Transcribed page contents
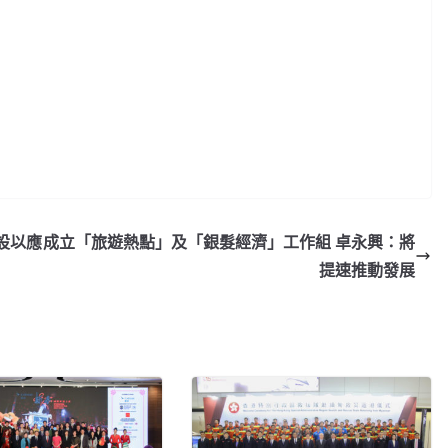
設以應
成立「旅遊熱點」及「銀髮經濟」工作組 卓永興：將
提速推動發展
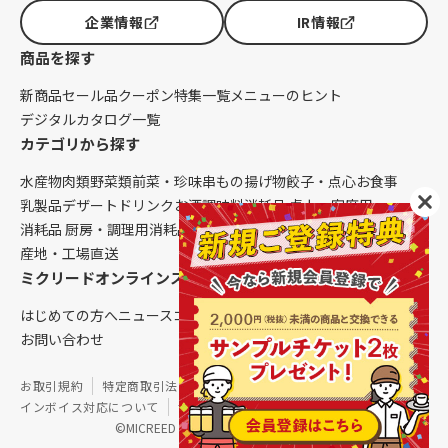
企業情報
IR情報
商品を探す
新商品
セール品
クーポン
特集一覧
メニューのヒント
デジタルカタログ一覧
カテゴリから探す
水産物
肉類
野菜類
前菜・珍味
串もの
揚げ物
餃子・点心
お食事
乳製品
デザート
ドリンク
お酒
調味料
消耗品 卓上・客席用
消耗品 厨房・調理用
消耗品 クレンリネス
生鮮品（配送便限定）
産地・工場直送
ミクリードオンラインストアについて
はじめての方へ
ニュース
コラム
ご利用ガイド
会社概要
お問い合わせ
お取引規約
特定商取引法に基づく表記
個人情報保護方針
インボイス対応について
サイトマップ
©MICREED CO.,LTD. All Rights Reserved.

# [Your assignment]
Drop the pictures and give every line above again exactly.

# [Expected answer]
設以應
成立「旅遊熱點」及「銀髮經濟」工作組 卓永興：將
提速推動發展
企業情報
IR情報
商品を探す
新商品
セール品
クーポン
特集一覧
メニューのヒント
デジタルカタログ一覧
カテゴリから探す
水産物
肉類
野菜類
前菜・珍味
串もの
揚げ物
餃子・点心
お食事
乳製品
デザート
ドリンク
お酒
調味料
消耗品 卓上・客席用
消耗品 厨房・調理用
消耗品 クレンリネス
生鮮品（配送便限定）
産地・工場直送
ミクリードオンラインストアについて
はじめての方へ
ニュース
コラム
ご利用ガイド
会社概要
お問い合わせ
お取引規約
特定商取引法に基づく表記
個人情報保護方針
インボイス対応について
サイトマップ
©MICREED CO.,LTD. All Rights Reserved.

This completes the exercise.